Em vez de alugar escritórios tradicionais, espalhou suas equipes por diversos espaços de coworking pela cidade, com contratos de curta duração para testar a localização e a distribuição da equipe. O maior deles, de cerca de 1 mil metros quadrados (m²) de ocupação, será na unidade da WeWork na rua Girassol, na Vila Madalena.
Esse apetite pelo Brasil – traduzido no volume do time local – não ficou restrito, porém, ao WeWork. A Keeta também reservou espaço para um dos principais rivais da empresa americana: a britânica IWG, que difundiu esse modelo e que, no Brasil, atua com as marcas Regus, Spaces e HQ.
Conforme apurou o NeoFeed, a companhia chinesa alugou um andar inteiro – um espaço de 850 m² – da unidade da Regus no edifício Almagah, localizado no Tatuapé, bairro da zona leste de São Paulo.
"Quando os chineses querem se estabelecer para concorrer com alguma operação aqui no Brasil ou na América Latina, eles vêm agressivos", diz Mariana Hanania, gerente de pesquisa e inteligência de mercado da Newmark.
A estratégia é semelhante à de outra chinesa, a 99. Controlada pela Didi Chuxing, que recentemente lançou a 99Food no País, a companhia está instalada na Paulista, ocupando quase todo o espaço da WeWork no edifício Comolatti, com cerca de 6,5 mil m². E, segundo apurou o NeoFeed, o grupo está em expansão para novos espaços - ainda em negociação - na Consolação.

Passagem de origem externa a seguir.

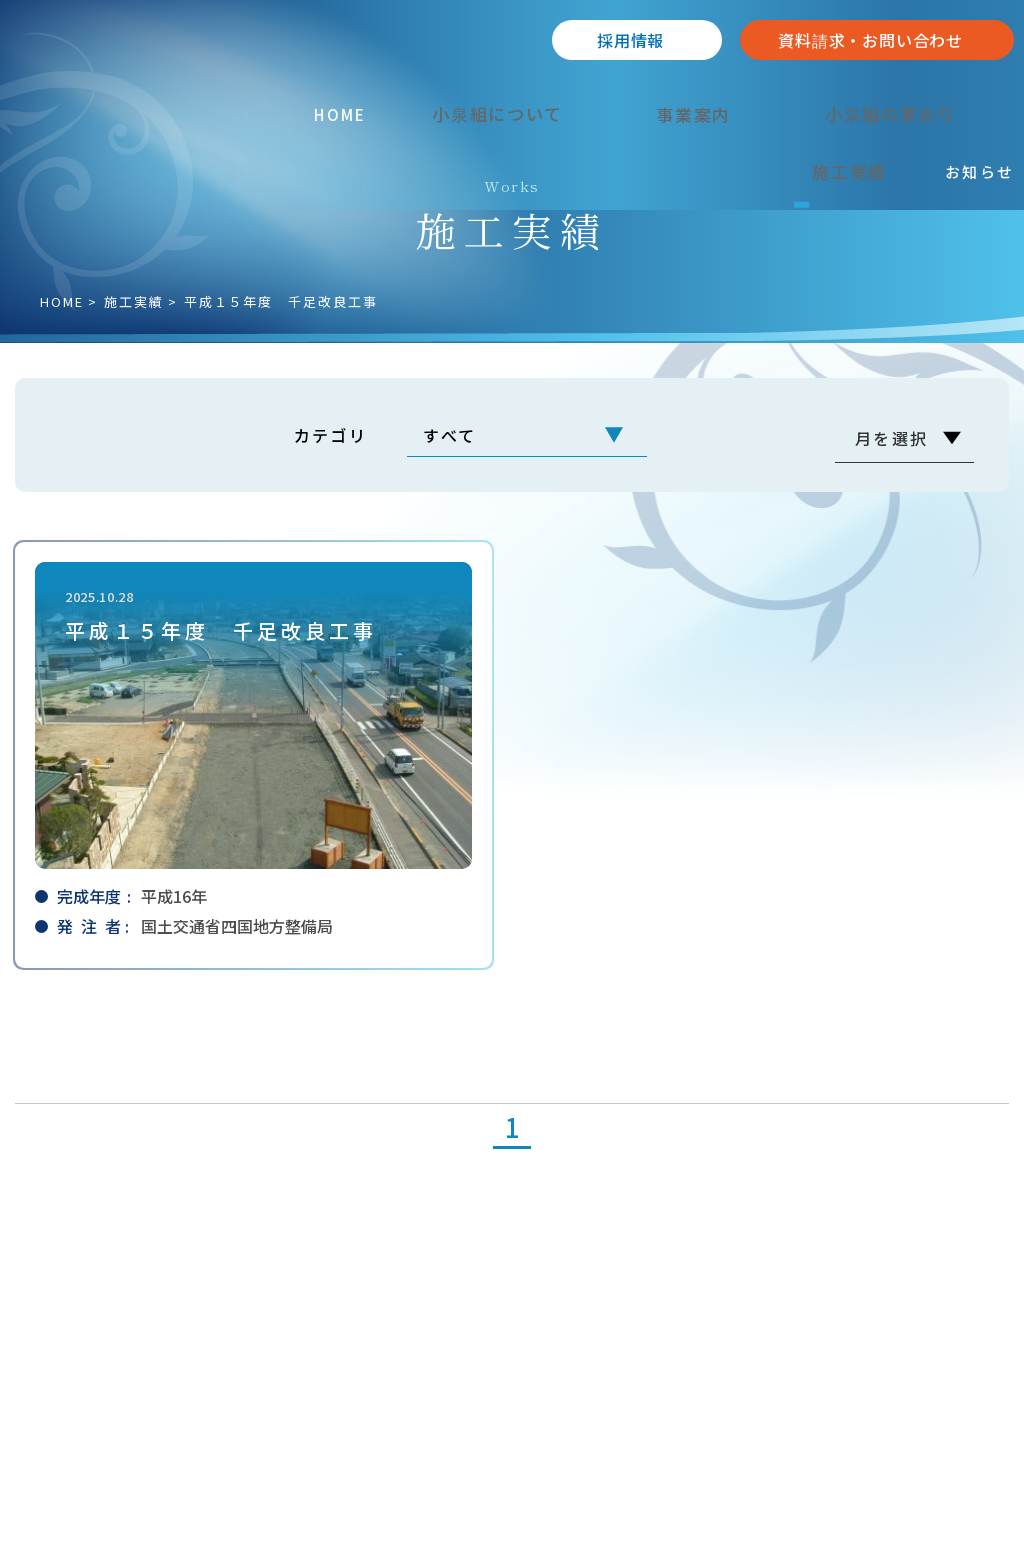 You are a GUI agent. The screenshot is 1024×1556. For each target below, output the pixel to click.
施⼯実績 (134, 301)
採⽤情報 (630, 40)
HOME (62, 301)
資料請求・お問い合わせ (870, 40)
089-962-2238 (110, 1355) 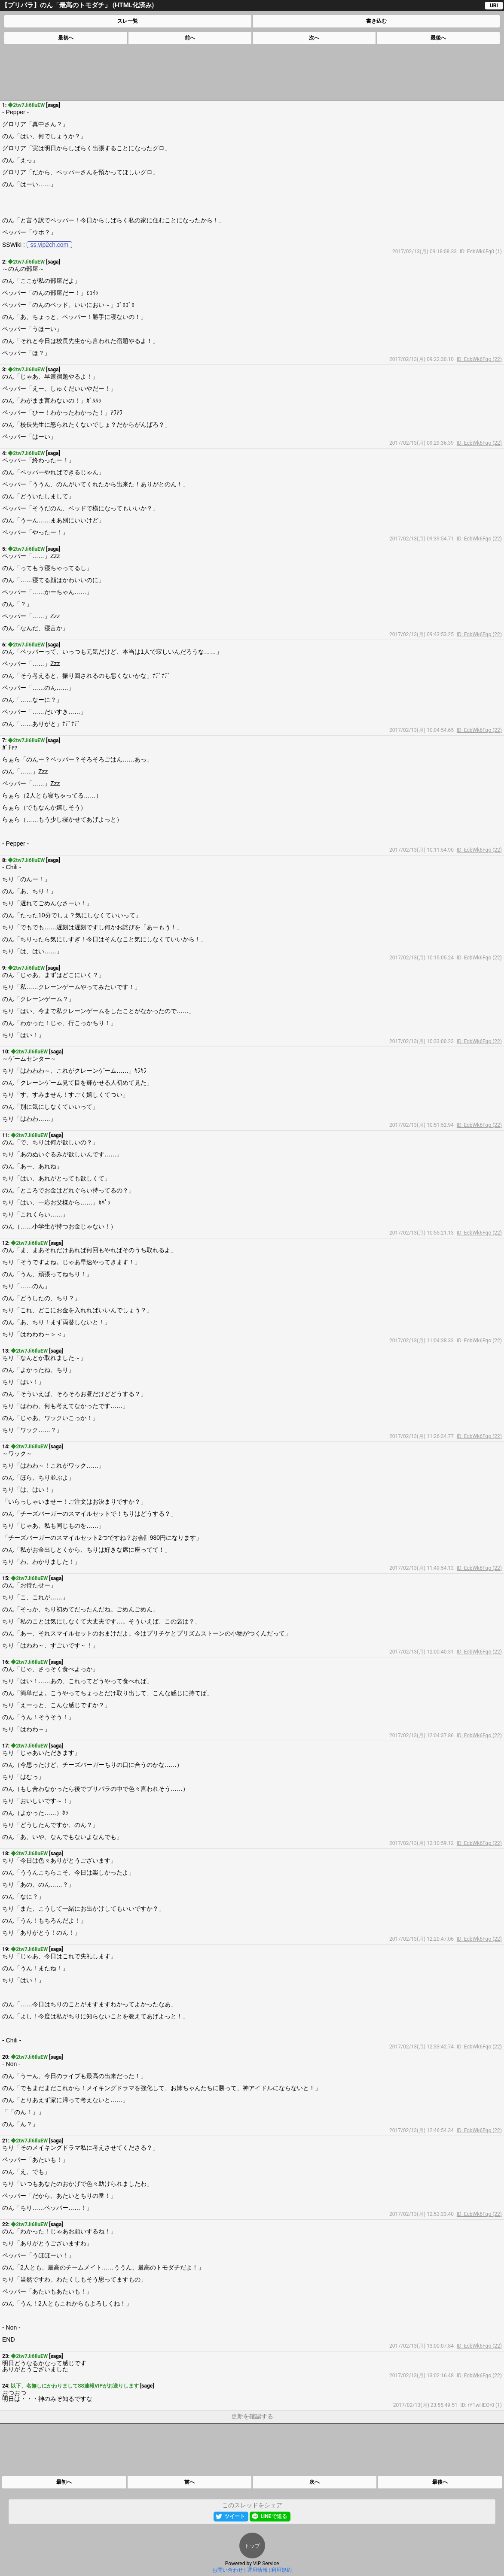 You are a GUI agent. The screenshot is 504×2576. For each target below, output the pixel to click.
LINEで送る (273, 2516)
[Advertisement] (251, 72)
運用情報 (257, 2570)
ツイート (234, 2516)
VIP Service (266, 2564)
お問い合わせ (227, 2570)
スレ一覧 (127, 21)
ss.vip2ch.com (50, 244)
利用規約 (281, 2570) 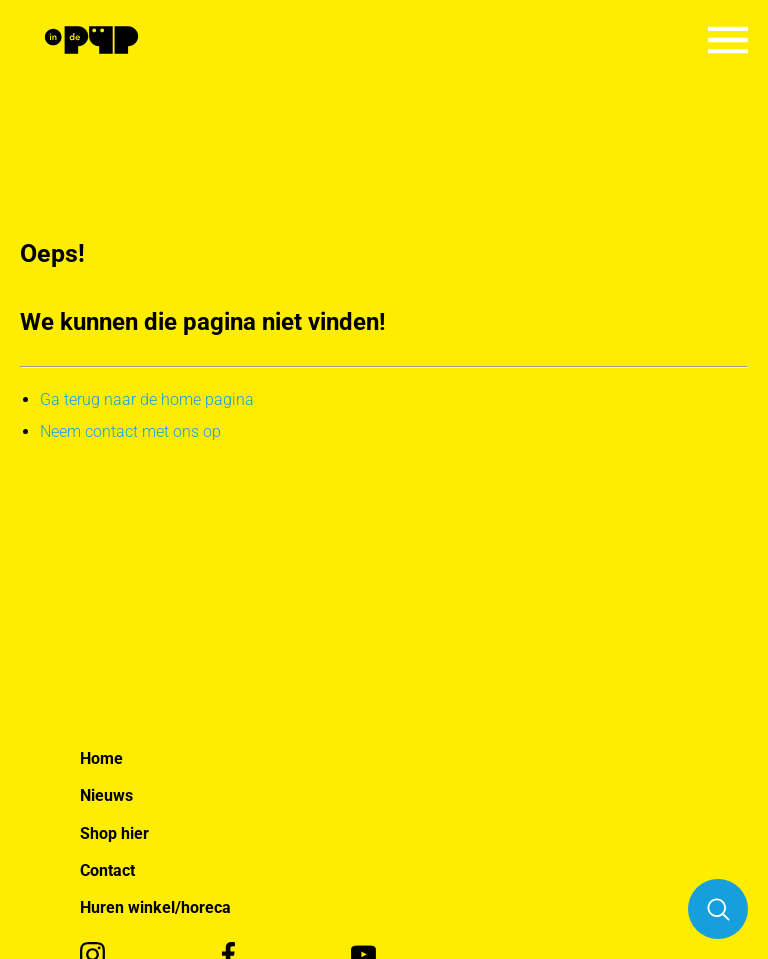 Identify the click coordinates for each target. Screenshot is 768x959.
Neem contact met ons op (130, 431)
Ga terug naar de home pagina (147, 399) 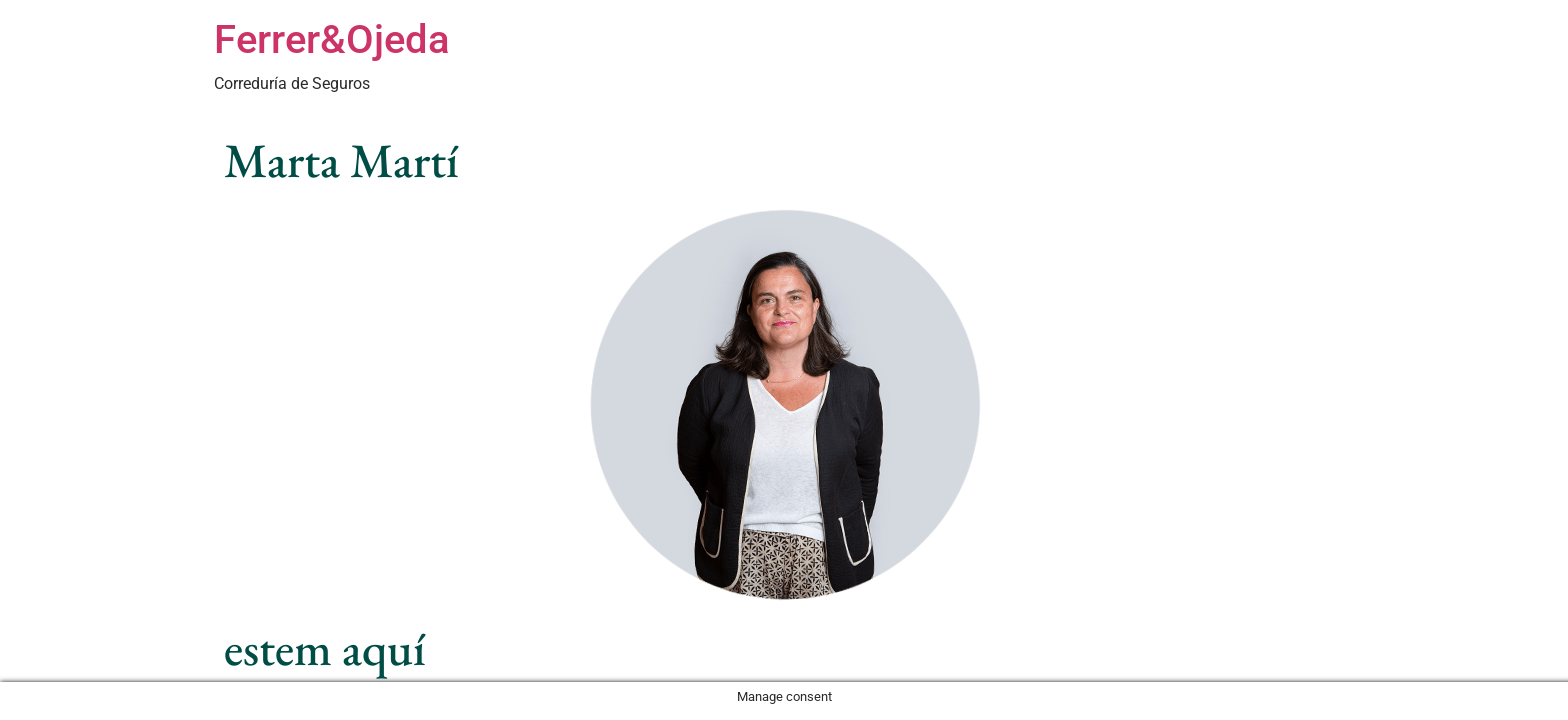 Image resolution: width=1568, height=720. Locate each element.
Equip (996, 63)
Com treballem (1084, 63)
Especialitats (841, 63)
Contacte (1313, 63)
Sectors (931, 63)
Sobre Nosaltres (1208, 63)
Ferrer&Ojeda (332, 39)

O episódio na Vila Madalena, que inicialmente gerou controvérsia nas redes sociais sobre a "expulsão" de usuários pela WeWork, na verdade revela a força da demanda corporativa. Multinacionais, como a Keeta e a 99, usam coworkings como porta de entrada estratégica no País para estabelecer rapidamente suas sedes.
A aparente contradição entre o encolhimento da WeWork e o crescimento do setor ilustra a maturação do mercado brasileiro. A empresa americana, que chegou a ser avaliada em US$ 47 bilhões em 2019, quando viu seu IPO fracassar. E, desde então, enfrenta dificuldades globais.
Segundo dados da Newmark, o Brasil saltou de 238 espaços de coworking em 2015 para 3.886 no ano passado. O crescimento é de mais de 1.500% em menos de uma década.
São Paulo lidera em termos globais. São mais de 500 unidades ativas, número que a posiciona como a cidade com a maior concentração de coworkings do mundo.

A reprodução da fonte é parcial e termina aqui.